Proof: Since f is surjective, there is a natural k∈Fin(S(n)) such that f(k)=x. There are two cases to consider:
Suppose first that k=n: Restrict f to the domain Fin(n) and the codomain f(Fin(n)) as described in Lemma RSIS. By the lemma, this restriction is bijective. It remains to be seen that
f(Fin(n))=X∖{x}=X′
To see this, one first shows that f(Fin(n))⊆X′. Well, notice that by Lemma ISSI and the fact that Fin(n)⊆Fin(S(n)), one has f(Fin(n))⊆X. Also, x=f(n)∉f(Fin(n)) for if it were, there would be some k′∈Fin(n) such that f(k′)=x. So by the injectivity of f, one would have n=k′∈Fin(n), which is a contradiction.
Next, one shows that X′⊆f(Fin(n)). So let y∈X′. Then certainly y∈X. So by the surjectivity of f, there is some k′∈Fin(S(n)) such that f(k′)=y. But as y is in X′ which does not contain x,
f(k′)=y≠x=f(n) Hence, k′≠n because f, being a function, cannot map a single value to two different values.

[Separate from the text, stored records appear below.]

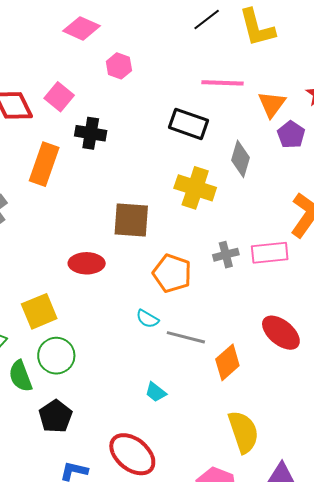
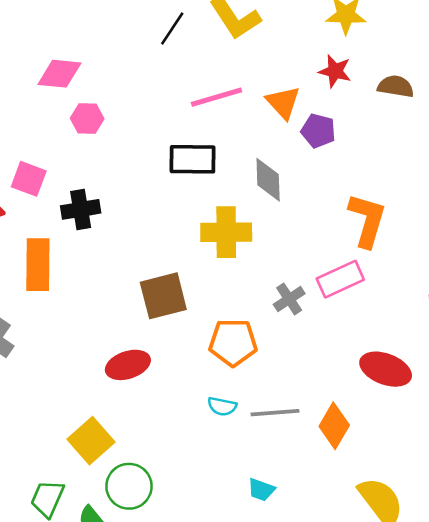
pink diamond: (81, 28) -> (59, 74), moved

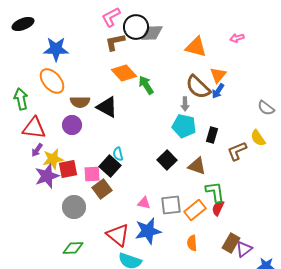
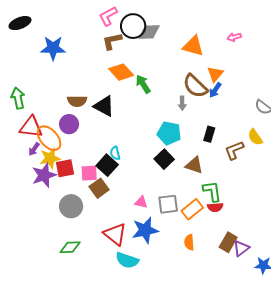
orange ellipse: (52, 81) -> (49, 138), moved
cyan pentagon: (184, 126) -> (169, 133), moved
red semicircle: (218, 208) -> (215, 207), turned -119

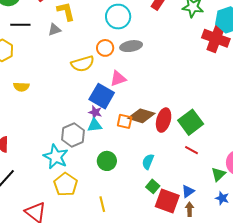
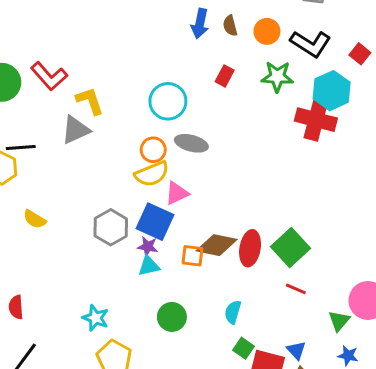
black line: (20, 25) -> (21, 147), moved
gray triangle: (54, 30) -> (76, 130), size x1.5
gray ellipse: (131, 46) -> (191, 143), turned 30
yellow semicircle: (83, 64) -> (152, 174), moved
yellow semicircle: (21, 87) -> (35, 219), turned 35
gray hexagon: (73, 135) -> (111, 227), moved
cyan star: (56, 157) -> (95, 318), size x0.7
blue triangle: (188, 191) -> (296, 350), turned -32

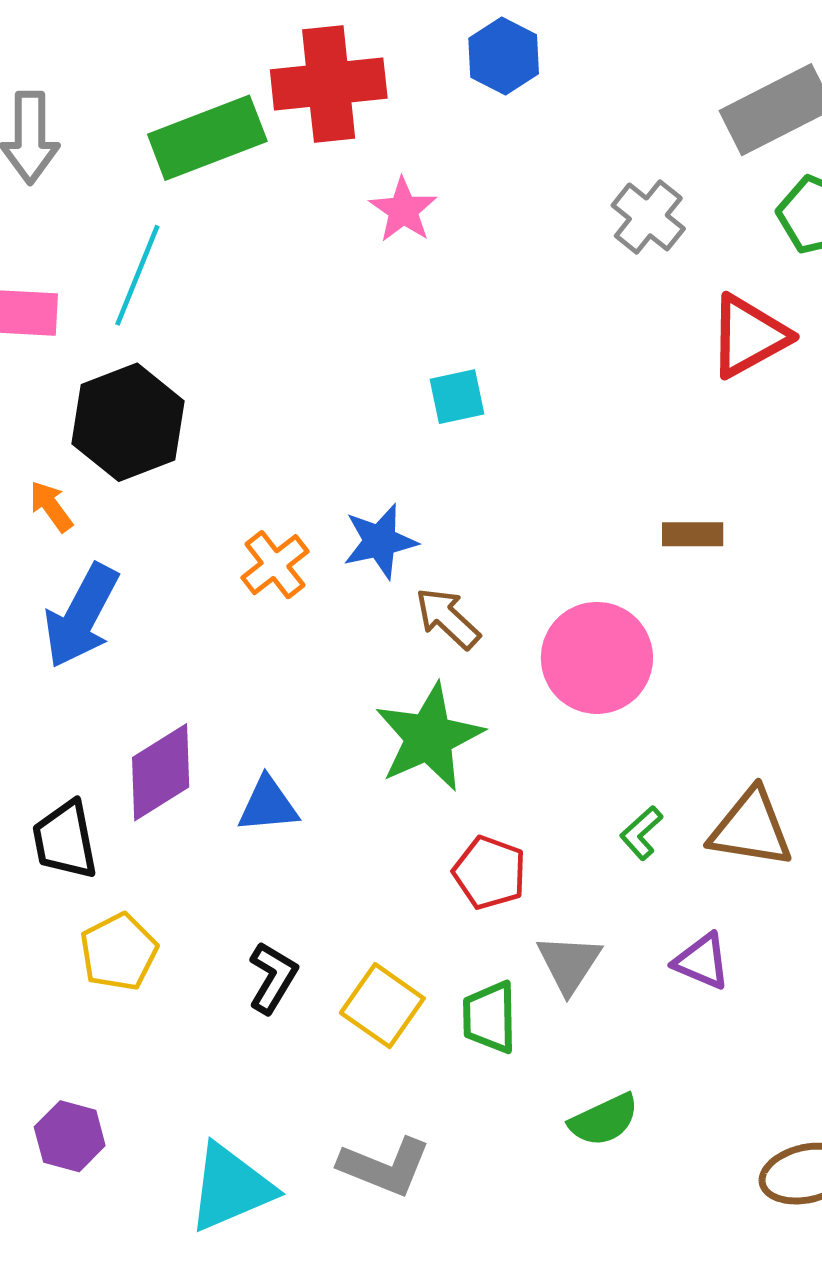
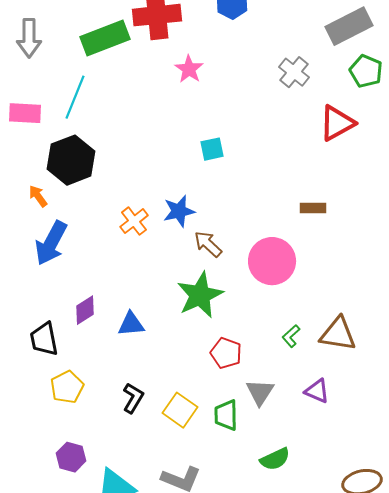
purple diamond: (161, 772) -> (85, 310), size x0.7
purple hexagon: (70, 1136) -> (71, 457), moved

Altogether, one then has k′∈Fin(n) so that y∈f(Fin(n)) as there is the element k′ in Fin(n) mapping to y.
Thus, the restriction mentioned in the first paragraph is the required bijection from Fin(n) to X′.
Suppose next that k≠n: In this case, k∈Fin(n). Define f′:Fin(n)→X′ thus:
f′(ν)={f(ν)f(n)if ν≠kif ν=k
Now, firstly, this function does indeed map values into X′ as advertised. To see this, fix any ν∈Fin(n). If ν≠k, then by the injectivity of f
X∋f′(ν)=f(ν)≠f(k)=x If ν=k, then by injectivity again,
x=f(k)≠f(n)=f′(ν)∈X In both cases, f′(ν)≠x and f′(ν)∈X. Hence, f′(ν)∈X′.

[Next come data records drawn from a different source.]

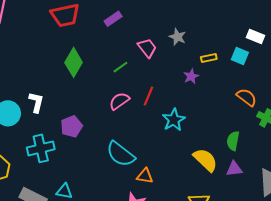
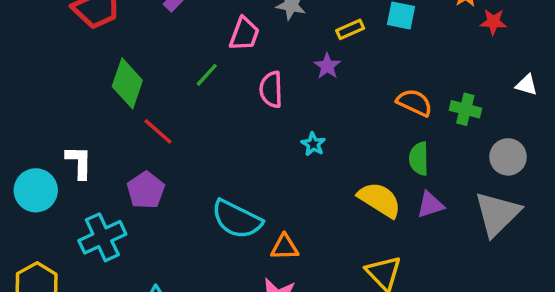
pink trapezoid: (147, 48) -> (244, 34), turned 70
red line: (149, 96) -> (158, 131), moved, turned -60
orange semicircle: (247, 97) -> (414, 103), moved
pink semicircle: (119, 101) -> (271, 89), moved, turned -45
cyan star: (174, 120) -> (313, 144), size x0.6

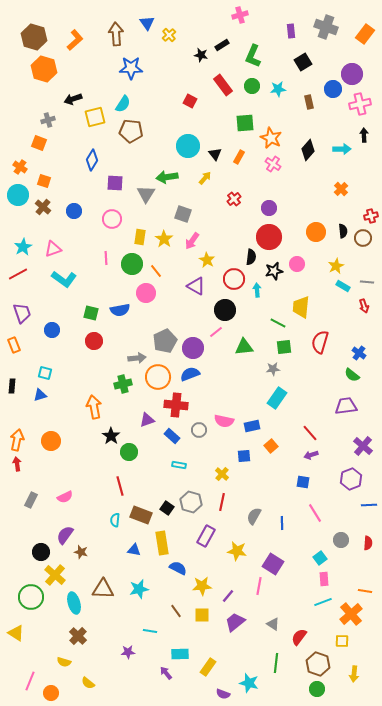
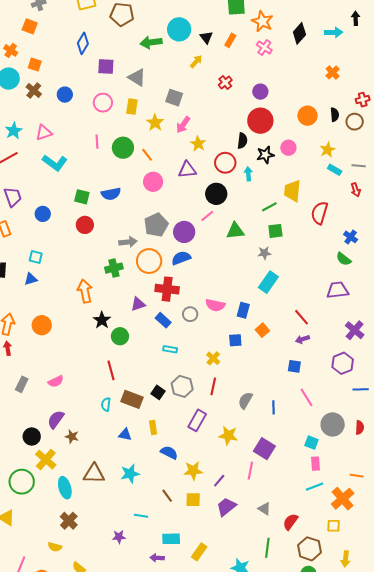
green arrow: (167, 177) -> (151, 42), moved
gray triangle: (146, 194) -> (137, 78), turned -30
yellow rectangle: (140, 237) -> (132, 107), moved
purple triangle: (196, 286) -> (187, 170), turned -36
pink circle: (146, 293) -> (153, 182), moved
green line: (278, 323) -> (269, 207), turned -56
red semicircle: (320, 342) -> (320, 213), moved
blue rectangle: (252, 426) -> (243, 310), turned -63
gray circle: (341, 540) -> (333, 424), size x1.5
yellow rectangle: (162, 543) -> (153, 427), size x0.6
cyan square: (320, 558) -> (311, 443), turned -32
purple arrow: (166, 673) -> (157, 558), turned -48

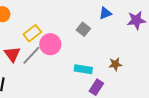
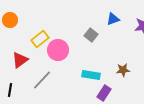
red triangle: (12, 54) -> (20, 60), turned 30
gray line: (31, 55) -> (42, 80), moved

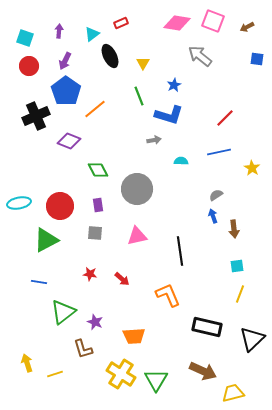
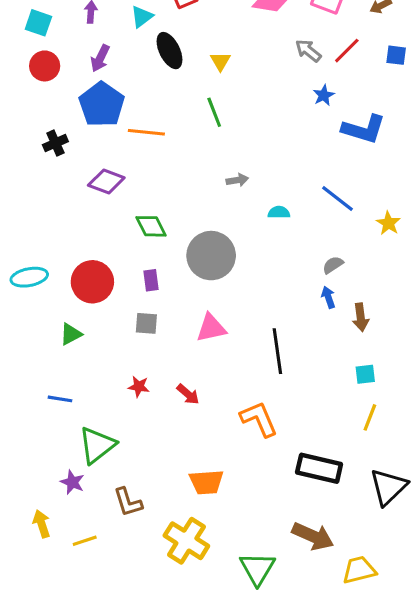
gray arrow: (200, 56) -> (308, 51), size x0.7
blue star: (174, 85) -> (324, 95), moved
orange line: (95, 109) -> (146, 132), turned 45
blue L-shape: (169, 115) -> (364, 129), moved
black cross: (36, 116) -> (55, 143), size x0.6
red line: (225, 118) -> (347, 51), moved
blue line: (219, 152) -> (338, 199), turned 50
green triangle: (46, 240) -> (71, 334), size x0.6
purple star: (95, 322) -> (72, 482), moved
green triangle: (156, 380) -> (257, 568), moved

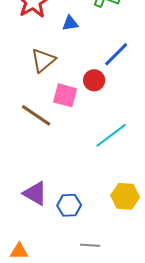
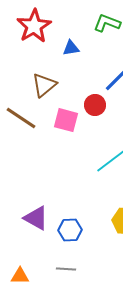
brown line: (36, 115) -> (21, 118), moved
gray line: (90, 245) -> (66, 269), moved

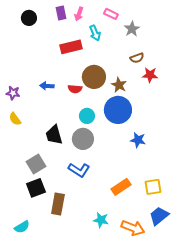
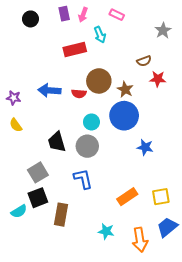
gray star: (132, 29) -> (163, 30), moved
blue arrow: (47, 86) -> (49, 90), size x1.5
blue L-shape: (79, 170) -> (83, 179), turned -135
cyan semicircle: (22, 227) -> (19, 211), moved
orange arrow: (133, 228) -> (140, 240), turned 60

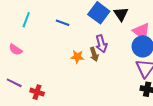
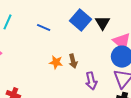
purple arrow: (101, 44) -> (91, 81), moved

Secondly, f′ is injective. For, suppose ν≠ν~ for ν,ν~∈Fin(n). If neither ν nor ν~ is k, then by injectivity
f′(ν)=f(ν)≠f(ν~)=f′(ν~)
Otherwise w.l.o.g. assume that ν~=k. Then, ν≠k (so f′(ν)=f(ν)). Hence, by injectivity applied to ν≠n (which happens because ν∈Fin(n))
f′(ν)=f(ν)≠f(n)=f′(k)=f′(ν~)
Thus, in both cases, ν≠ν~ implies f′(ν)≠f′(ν~) i.e. f′ is injective.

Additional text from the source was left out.